During the study period, all patients underwent systematically a pylorus-resecting pancreaticoduodenectomy (PD) due to the lack of evidence on the benefits of pylorus preserving PD. The impact of pylorus preserving PD is still under debate regarding the recent literature. Results of the most recent randomized controlled trial comparing pylorus-resecting or pylorus-preserving PD did not showed any significant difference on DGE occurrence [35]. However, an up-to-date meta-analysis [36] including all studies concluded to the superiority of the pylorus-resecting PD regarding the DGE rate.

Regarding anesthesia modalities and ERAS protocol, the goal at the present time is to obtain optimal analgesia that allows rapid rehabilitation without pain, through the use of drugs and/or techniques to avoid the need for opioid medications [37]. In particular, OFA using dexmedetomidine, lidocaine, and propofol infusions may be an interesting alternative in digestive surgery [38]. However, to date, no work has evaluated the feasibility of this protocol in pancreatic surgery.

The feasibility of the early withdrawal of the NGT after PD was previously suggested by Kunstman et al. in a retrospective study [21]. In their study, the rate of DGE was lower in the selective NGT group, but without significant difference concerning overall postoperative morbidity using the Clavien-Dindo classification. Although the size of the study population was larger than ours (250 patients), the main limitation of their work is a fairly long recruitment period (9 years). During this long inclusion period, the overall management of postoperative care has significantly changed which have inevitably induced bias and limit the evaluation of the impact of an NGT decompression on morbidity. As previously reported [39], the systematic use of early enteral nutrition via a nasojejunal tube could be an alternative hypothesis to explain the lower rate of idiopathic DGE. However, these results have not been confirmed in a recent controlled randomized study [40].

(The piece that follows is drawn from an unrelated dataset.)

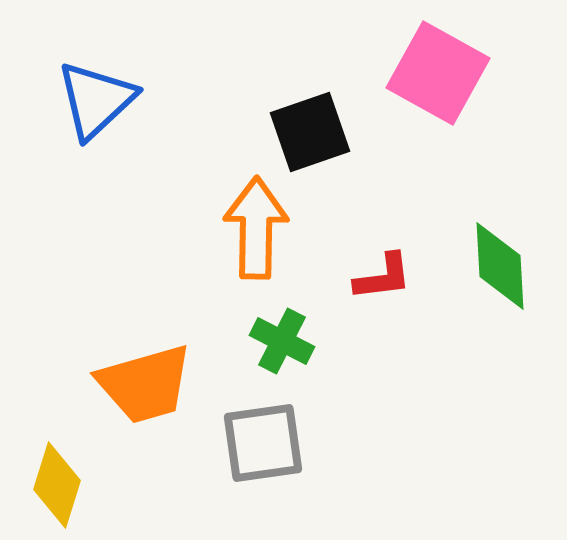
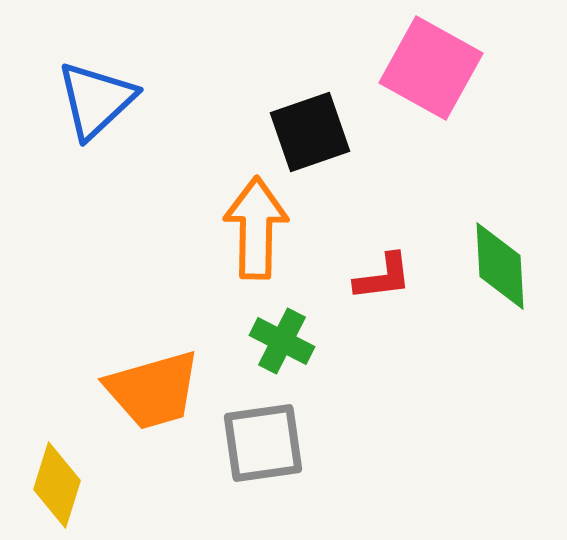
pink square: moved 7 px left, 5 px up
orange trapezoid: moved 8 px right, 6 px down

Obviously, our study presents some limitations. First, the retrospective and the monocentric character of this study is one of its critical points. Second, the limited number of patients, especially in the NGT− group, could induce bias. On the other hand, the short and recent period of recruitment may limit these biases. These encouraging results need to be validated by a controlled randomized trial, which was started in our center in January 2016 (NCT: 02594956).

In conclusion, pending the results of a randomized controlled trial, a systematic nasogastric decompression after PD might be avoided in most cases of PD, reducing postoperative DGE and the length of hospital stay.